Jones, George Meredith ("Dogie")

About | Abstract

About

Includes his family history, starting with his Grandfather Kronig's arrival in Watrous in 1848 and continuing on with the consultant's experiences fighting the foot and mouth disease in Mexico in the late 1940s, working for thirty years with the Cattle Sanitary Board, serving as director of the Livestock Board (the Cattle and Sheep Sanitary Boards combined), and raising Red Angus cattle and quarter horses.

Interviewee George Meredith ("Dogie") Jones, male, born in 1926
Date Range 1848-1999
Date & Location February 8 and 9, 1999, Jones ranch, Watrous, N.M.
Project Farm and Ranch Folks
Region Northeast New Mexico
Number of Tapes 5
Transcribed April 24, 2001
Download Abstract

Abstract

Tape 1, Side A

Mr. Jones describes how he acquired the nickname "Dogie" from one of Tex Austin's sons. He then relates how his paternal great-grandfather, William Kronig, came from Germany to Watrous via wagon train on the Santa Fe Trail in 1848. Kronig was a scout for the army and one of the founders of Canon City, Colorado. He then bought Barclay's Fort, an independent fort and trading post. The supplies came by ox train to the Fort and were distributed from there. He operated the trading post until the railroad came through in 1879.

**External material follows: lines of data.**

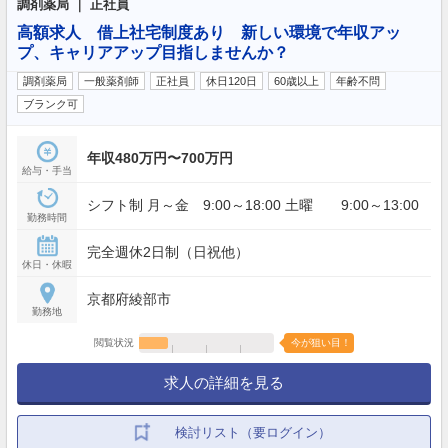
調剤薬局 ｜ 正社員
高額求人 借上社宅制度あり 新しい環境で年収アッ
プ、キャリアアップ目指しませんか？
調剤薬局
一般薬剤師
正社員
休日120日
60歳以上
年齢不問
ブランク可
年収480万円〜700万円
給与・手当
シフト制 月～金 9:00～18:00 土曜 9:00～13:00
勤務時間
完全週休2日制（日祝他）
休日・休暇
京都府綾部市
勤務地
閲覧状況
今が狙い目！
求人の詳細を見る
検討リスト（要ログイン）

When the business at the trading post began to diminish Kronig built a Victorian-style house, known as the Phoenix Ranch House, in 1865. He eventually sold that and in 1883 built the house Mr. Jones is living in and operated his store from there. This was on land included in the John Scolley Grant.

Mr. Kronig's first wife was a Kincaid. She was married at age fifteen and died at age seventeen, leaving one daughter, Mr. Jones's grandmother. Later Mr. Kronig married one of the daughters of Sam B. Watrous, a pioneer in the area. Many of Mr. Kronig's experiences are detailed in a diary, which was donated to the State Historical Society in Santa Fe. The diary is written in English; Mr. Kronig and his descendants could also speak Spanish.

Mr. Jones still has many of the old records from the store, though a lot of them have disappeared over the years.

Mr. Jones's grandmother was born in 1865 at Barclay's Fort and is buried in the family cemetery on the ranch.

In addition to Mr. Kronig's journal, there was an article published in a western magazine. This article has been copied and has been placed in the Museum's files.

Mr. Kronig and his second wife had seven children, plus one adopted child. Mr. Jones does not know her history, but in a photo she appears to be partly of American Indian descent.

After William Kronig, Sr., died in 1900, his son, William Kronig, Jr., took over the ranch. He suffered from rheumatoid arthritis and traveled to several locales seeking relief from the disease. He had to leave the ranch in others' hands and in doing so lost most of the ranch.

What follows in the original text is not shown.